August 14, 2017 "Information
Clearing House"
- The white supremacist march at the University
of Virginia is an affront to democracy in the
United States, says DW's Jefferson Chase. In his
view, it shows the true ugly face of the bigoted
Trump minority in the US.
I did my doctorate at the University of Virginia
and used to sit reading books where on
Friday people with torches held a KKK-style
rally, replete with racist and Nazi slogans. In
case you have a short memory, this is what I'm
talking about.
These scenes took place on the central campus
quadrangle that people at UVA, with charming
Southern understatement, simply call The Lawn.
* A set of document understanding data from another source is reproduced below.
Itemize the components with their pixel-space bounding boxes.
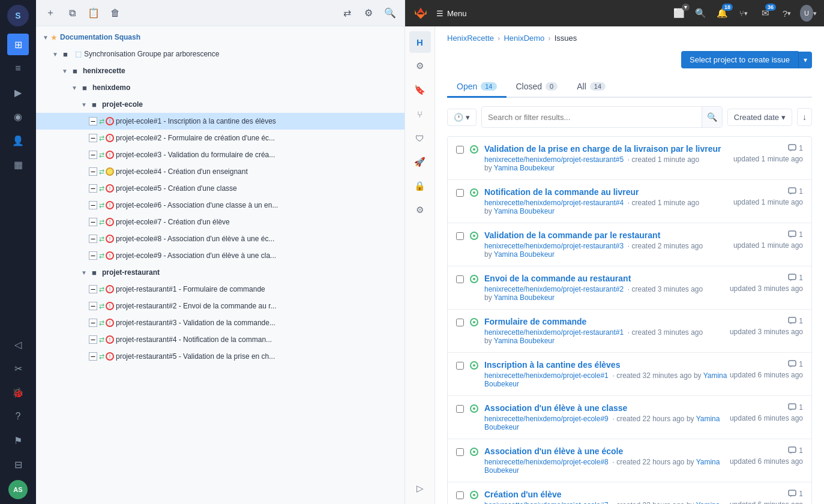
user-avatar[interactable]: AS (8, 480, 28, 499)
issue-path-link[interactable]: henixrecette/henixdemo/projet-restaurant… (484, 155, 624, 164)
issue-comment-count[interactable]: 1 (788, 274, 803, 282)
issue-checkbox[interactable] (456, 232, 464, 242)
tree-row-pe3[interactable]: － ⇄ ! projet-ecole#3 - Validation du for… (36, 146, 404, 163)
checkbox-pe3[interactable]: － (89, 151, 97, 159)
tree-row-pr1[interactable]: － ⇄ ! projet-restaurant#1 - Formulaire d… (36, 281, 404, 298)
requirements-icon[interactable]: ≡ (7, 58, 29, 79)
checkbox-pe7[interactable]: － (89, 218, 97, 226)
issue-author-link[interactable]: Yamina Boubekeur (494, 250, 555, 259)
gitlab-menu-button[interactable]: ☰ Menu (436, 9, 467, 18)
tree-row-projet-restaurant[interactable]: ▼ ■ projet-restaurant (36, 264, 404, 281)
help-topbar-button[interactable]: ? ▾ (778, 5, 795, 22)
gl-security-icon[interactable]: 🔖 (409, 79, 431, 101)
tab-all[interactable]: All 14 (567, 77, 615, 98)
gl-expand-icon[interactable]: ▷ (409, 478, 431, 499)
sort-button[interactable]: Created date ▾ (727, 109, 792, 126)
issue-path-link[interactable]: henixrecette/henixdemo/projet-ecole#8 (484, 458, 609, 466)
issue-author-link[interactable]: Yamina Boubekeur (494, 293, 555, 302)
tools-icon[interactable]: ✂ (7, 358, 29, 379)
settings-button[interactable]: ⚙ (360, 5, 377, 22)
gl-home-icon[interactable]: H (409, 31, 431, 53)
issue-comment-count[interactable]: 1 (788, 187, 803, 196)
tree-row-pe5[interactable]: － ⇄ ! projet-ecole#5 - Création d'une cl… (36, 180, 404, 197)
create-issue-dropdown[interactable]: ▾ (798, 52, 812, 68)
home-icon[interactable]: ⊞ (7, 34, 29, 55)
issue-path-link[interactable]: henixrecette/henixdemo/projet-restaurant… (484, 242, 624, 250)
search-topbar-button[interactable]: 🔍 (692, 5, 709, 22)
tab-closed[interactable]: Closed 0 (507, 77, 568, 98)
tree-row-pe7[interactable]: － ⇄ ! projet-ecole#7 - Création d'un élè… (36, 214, 404, 230)
tree-row-sync-group[interactable]: ▼ ■ ⬚ Synchronisation Groupe par arbores… (36, 46, 404, 62)
issue-checkbox[interactable] (456, 275, 464, 286)
issue-checkbox[interactable] (456, 404, 464, 415)
issue-author-link[interactable]: Yamina Boubekeur (494, 207, 555, 215)
tree-row-pr2[interactable]: － ⇄ ! projet-restaurant#2 - Envoi de la … (36, 298, 404, 314)
collapse-icon[interactable]: ◁ (7, 334, 29, 355)
search-input[interactable] (482, 109, 702, 125)
issue-title-link[interactable]: Formulaire de commande (484, 317, 586, 326)
issue-comment-count[interactable]: 1 (788, 230, 803, 239)
issue-item[interactable]: Création d'un élève henixrecette/henixde… (448, 482, 811, 504)
issue-comment-count[interactable]: 1 (788, 446, 803, 455)
issue-checkbox[interactable] (456, 318, 464, 329)
issue-title-link[interactable]: Création d'un élève (484, 490, 562, 499)
issue-author-link[interactable]: Yamina Boubekeur (494, 337, 555, 345)
issue-item[interactable]: Formulaire de commande henixrecette/heni… (448, 310, 811, 353)
sort-direction-button[interactable]: ↓ (797, 108, 812, 126)
issue-checkbox[interactable] (456, 361, 464, 372)
flag-icon[interactable]: ⚑ (7, 430, 29, 451)
tree-row-pe1[interactable]: － ⇄ ! projet-ecole#1 - Inscription à la … (36, 113, 404, 130)
tree-row-henixrecette[interactable]: ▼ ■ henixrecette (36, 62, 404, 79)
checkbox-pe6[interactable]: － (89, 201, 97, 209)
issue-comment-count[interactable]: 1 (788, 490, 803, 498)
tree-row-pe9[interactable]: － ⇄ ! projet-ecole#9 - Association d'un … (36, 247, 404, 264)
table-icon[interactable]: ▦ (7, 154, 29, 175)
issue-title-link[interactable]: Association d'un élève à une classe (484, 403, 627, 413)
tree-row-henixdemo[interactable]: ▼ ■ henixdemo (36, 79, 404, 96)
issue-item[interactable]: Validation de la prise en charge de la l… (448, 137, 811, 180)
tree-row-pr4[interactable]: － ⇄ ! projet-restaurant#4 - Notification… (36, 331, 404, 348)
create-issue-button[interactable]: Select project to create issue (681, 51, 798, 68)
tree-row-pe4[interactable]: － ⇄ projet-ecole#4 - Création d'un ensei… (36, 163, 404, 180)
issue-item[interactable]: Association d'un élève à une classe heni… (448, 396, 811, 439)
gl-merge-icon[interactable]: ⑂ (409, 103, 431, 125)
issue-comment-count[interactable]: 1 (788, 144, 803, 152)
search-button[interactable]: 🔍 (382, 5, 398, 22)
topbar-icon-1[interactable]: ⬜ ▾ (670, 5, 687, 22)
issue-item[interactable]: Validation de la commande par le restaur… (448, 223, 811, 266)
issue-title-link[interactable]: Validation de la prise en charge de la l… (484, 144, 721, 154)
breadcrumb-henixrecette[interactable]: HenixRecette (447, 34, 494, 43)
issue-item[interactable]: Association d'un élève à une école henix… (448, 439, 811, 482)
issue-item[interactable]: Envoi de la commande au restaurant henix… (448, 266, 811, 310)
issue-path-link[interactable]: henixrecette/henixdemo/projet-ecole#9 (484, 415, 609, 423)
checkbox-pe9[interactable]: － (89, 251, 97, 260)
checkbox-pe2[interactable]: － (89, 134, 97, 142)
checkbox-pe8[interactable]: － (89, 235, 97, 243)
issue-title-link[interactable]: Notification de la commande au livreur (484, 187, 639, 197)
checkbox-pe4[interactable]: － (89, 167, 97, 176)
play-icon[interactable]: ▶ (7, 82, 29, 103)
tree-row-root[interactable]: ▼ ★ Documentation Squash (36, 29, 404, 46)
gl-settings-icon[interactable]: ⚙ (409, 199, 431, 221)
notifications-button[interactable]: 🔔 18 (714, 5, 730, 22)
issue-path-link[interactable]: henixrecette/henixdemo/projet-restaurant… (484, 328, 624, 337)
tree-row-pr5[interactable]: － ⇄ ! projet-restaurant#5 - Validation d… (36, 348, 404, 365)
gl-deploy-icon[interactable]: 🚀 (409, 151, 431, 173)
issue-path-link[interactable]: henixrecette/henixdemo/projet-restaurant… (484, 199, 624, 207)
tab-open[interactable]: Open 14 (447, 77, 507, 98)
filter-time-button[interactable]: 🕐 ▾ (447, 109, 477, 126)
search-submit-button[interactable]: 🔍 (702, 107, 722, 127)
email-button[interactable]: ✉ 36 (757, 5, 774, 22)
delete-button[interactable]: 🗑 (107, 5, 124, 22)
checkbox-pe5[interactable]: － (89, 184, 97, 193)
issue-checkbox[interactable] (456, 448, 464, 458)
copy-button[interactable]: ⧉ (64, 5, 80, 22)
issue-checkbox[interactable] (456, 491, 464, 502)
gl-lock-icon[interactable]: 🔒 (409, 175, 431, 197)
add-button[interactable]: ＋ (42, 5, 59, 22)
gitlab-logo[interactable] (412, 5, 429, 22)
issue-title-link[interactable]: Envoi de la commande au restaurant (484, 274, 631, 283)
user-icon[interactable]: 👤 (7, 130, 29, 151)
issue-path-link[interactable]: henixrecette/henixdemo/projet-ecole#1 (484, 371, 609, 380)
gl-shield-icon[interactable]: 🛡 (409, 127, 431, 149)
The building in the background is the Rotunda,
designed by Thomas Jefferson - the university
founder, principal author of the Declaration of
Independence and third president of the United
States.
"Mister
Jefferson," as folks in Charlottesville still
call the patron of the university and their
city, was a complex figure. He was a slave owner
who thought that slavery was a temporarily
necessary moral evil. Yet he still wrote the
words: "All men are created equal."
So it
particularly turned my stomach to see
Jefferson's university and ideas verbally
defecated upon by people of no moral or
intellectual complexity whatever, by fanatics
whose only outlet for an aggression they don't
even understand is hatred of those who seem
different. Anyone else feel reminded of 9/11?
"We in
America do not have government by the
majority," Jefferson once wrote. "We have
government by the majority who
participate." Except that America doesn't have
that right now. The events in Charlottesville
this weekend are another example of the right
wing's desire to overrule the wishes of the
majority.
Answer:
The decision by the democratically elected
government of Charlottesville, supported by the
vast majority of residents, to remove a statue
of Confederate general Robert E. Lee. The real
message of Unite the Right, despite all the
bellowing, is not: "You will not replace
us." It's: "We want to replace the majority."
How did
America sink this low? You don't need a PhD from
UVA, or anywhere else for that matter, to answer
that question. For seven months, a president
elected against the will of the majority who
participated has laid out a model for a new,
dumber, more bigoted America in regular
140-character discharges of bilious nonsense.
The Donald has shown the dimwits how it's done
- on a daily basis.
And
speaking of alliteration, it's no surprise that
this president, otherwise so quick with "locked
and loaded" or "fire and fury" threats, has been
so lame, indeed flaccid, in his response to the
white supremacists. The people who think up his
sound bites know better than to challenge the
racist right that put Trump over the top in the
Electoral College. And that emboldens the
stupid. Trump has indeed made America hate
again.
"If a
nation expects to be ignorant and free, in a
state of civilization, it expects what never was
and never will be," Jefferson wrote. Or to put
the matter into terms Trump is more likely to
understand: You own the Nazi flags and thugs
beating people with nightsticks, Mr. President.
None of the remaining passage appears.